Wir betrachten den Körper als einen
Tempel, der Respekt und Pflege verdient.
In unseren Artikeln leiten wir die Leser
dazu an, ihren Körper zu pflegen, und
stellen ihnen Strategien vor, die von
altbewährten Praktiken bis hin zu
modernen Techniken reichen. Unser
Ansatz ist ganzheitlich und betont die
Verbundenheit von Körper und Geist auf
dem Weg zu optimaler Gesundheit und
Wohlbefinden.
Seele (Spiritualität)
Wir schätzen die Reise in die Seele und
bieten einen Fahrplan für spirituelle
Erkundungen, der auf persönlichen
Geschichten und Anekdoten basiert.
* * *
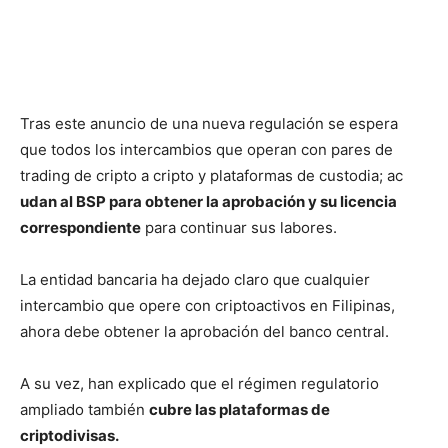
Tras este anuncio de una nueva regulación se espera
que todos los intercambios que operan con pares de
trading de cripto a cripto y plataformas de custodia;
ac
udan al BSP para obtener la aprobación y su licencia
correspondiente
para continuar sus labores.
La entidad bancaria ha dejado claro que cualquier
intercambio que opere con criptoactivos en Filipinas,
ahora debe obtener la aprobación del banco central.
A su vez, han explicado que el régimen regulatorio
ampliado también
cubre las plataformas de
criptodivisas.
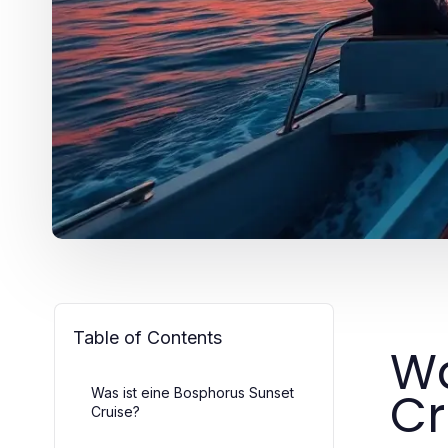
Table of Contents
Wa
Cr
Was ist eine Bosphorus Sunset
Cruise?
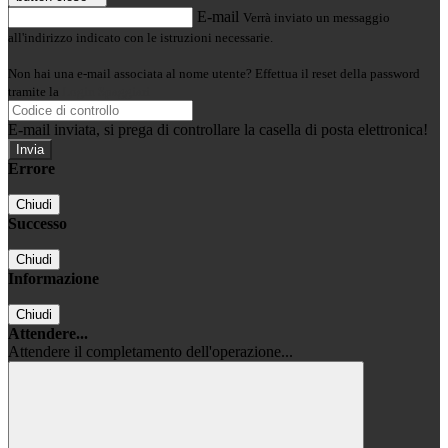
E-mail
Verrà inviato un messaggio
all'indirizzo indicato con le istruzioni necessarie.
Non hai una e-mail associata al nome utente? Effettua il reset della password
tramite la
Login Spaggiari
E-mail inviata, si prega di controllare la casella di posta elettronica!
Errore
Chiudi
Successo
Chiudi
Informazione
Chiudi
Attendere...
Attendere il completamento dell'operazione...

* [PROBLEM DETAILS]
Starting at the line above that holds "Wir betrachten den Körper als einen" and ending at the line that holds "Geschichten und Anekdoten basiert.", transcribe each line exactly and include no other lines.

* [WRITTEN ANSWER]
Wir betrachten den Körper als einen
Tempel, der Respekt und Pflege verdient.
In unseren Artikeln leiten wir die Leser
dazu an, ihren Körper zu pflegen, und
stellen ihnen Strategien vor, die von
altbewährten Praktiken bis hin zu
modernen Techniken reichen. Unser
Ansatz ist ganzheitlich und betont die
Verbundenheit von Körper und Geist auf
dem Weg zu optimaler Gesundheit und
Wohlbefinden.
Seele (Spiritualität)
Wir schätzen die Reise in die Seele und
bieten einen Fahrplan für spirituelle
Erkundungen, der auf persönlichen
Geschichten und Anekdoten basiert.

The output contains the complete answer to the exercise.